Listening to David S Platt’s talk on Web Service security was indeed very entertaining, but he pulled off such an embarrassingly large number of jokes about sexually frustrated geeks, that I arrived at the conclusion that surely it takes one to know one.
Johan Lindfors from Microsoft demonstrated what’s to come in Avalon and the impact it will have on today’s GUIs can probably be compared to going from gray dull dialog boxes to cool web pages in the late 90’s. But remember: just because someone shows you a GUI that is so cool that your brain gets drained of blood, DOESN’T MEAN THAT THEY KNOW HOW TO MAKE EVEN A TINY HELLO WORLD PROGRAM TICK. It is like assuming that someone being good at airbrushing cars is just as great at building engines.
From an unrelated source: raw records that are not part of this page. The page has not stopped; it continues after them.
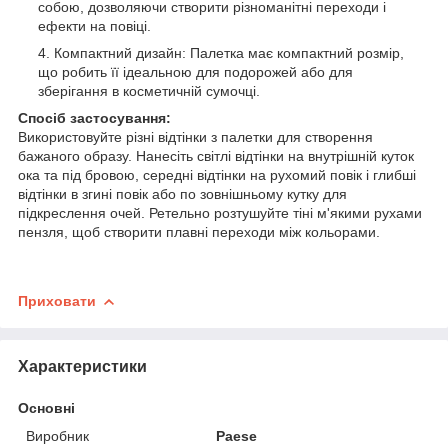
собою, дозволяючи створити різноманітні переходи і
ефекти на повіці.
Компактний дизайн: Палетка має компактний розмір,
що робить її ідеальною для подорожей або для
зберігання в косметичній сумочці.
Спосіб застосування:
Використовуйте різні відтінки з палетки для створення
бажаного образу. Нанесіть світлі відтінки на внутрішній куток
ока та під бровою, середні відтінки на рухомий повік і глибші
відтінки в згині повік або по зовнішньому кутку для
підкреслення очей. Ретельно розтушуйте тіні м'якими рухами
пензля, щоб створити плавні переходи між кольорами.
Приховати
Характеристики
Основні
Виробник
Paese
I consider myself, for a programmer that is, to be really good at GUI issues, but most probably, the graphical skills required to make use of Avalon’s full potential will bring me to my knees.
The world also turned out to be small as always. At lunch I sat down beside a couple of guys I’d never seen before. When I asked them were they were from, I found out that they work less than a 100 meters from my office in Växjö (460 km away).
I regret not leaving the .NET track in favor of the Java track and listening to Rickard Öberg’s speech on AOP (Aspect Oriented Programming) though, which was great I’m told. But until I learn of any good AOP tools for the environments I’m working with, I guess I can live without knowing more about it anyway. It would be just like waving a candy bar in front of a child and not letting it take the candy.
Finally I really must say I don’t agree with the expert panel’s conclusion that choosing between .NET and Java would be a "religious thing". It shouldn’t work that way for professionals. I’d use Java any time a customer wanted me to and/or it would look like it was the best choice. I’d use Fortran or Cobol on that same ground also (although I’d probably not be their best choice for a job like that).
|It’s a poor craftsman who blames his tools.|
I traveled by train. On the way up the train was 55 minutes late. On the way back I tried to rebook my ticket to an earlier train because I got away an hour earlier than expected because I found Dino Espositio’s speech on ADO.NET totally uninspiring. SJ refused to rebook my first class ticket because I hadn’t paid for the most expensive flavor of it. That’s exactly in SJ’s spirit of aiming to be one of the worst run companies ever seen. Come on, their tickets are more expensive than the cost of driving the same distance by car (with just one person in it) or by airplane??? I mean, flying is almost pure science fiction, while running train along pre-laid out iron bars can be (and obviously are) done by idiots.
Goodbye train! Hello airplane, here I come!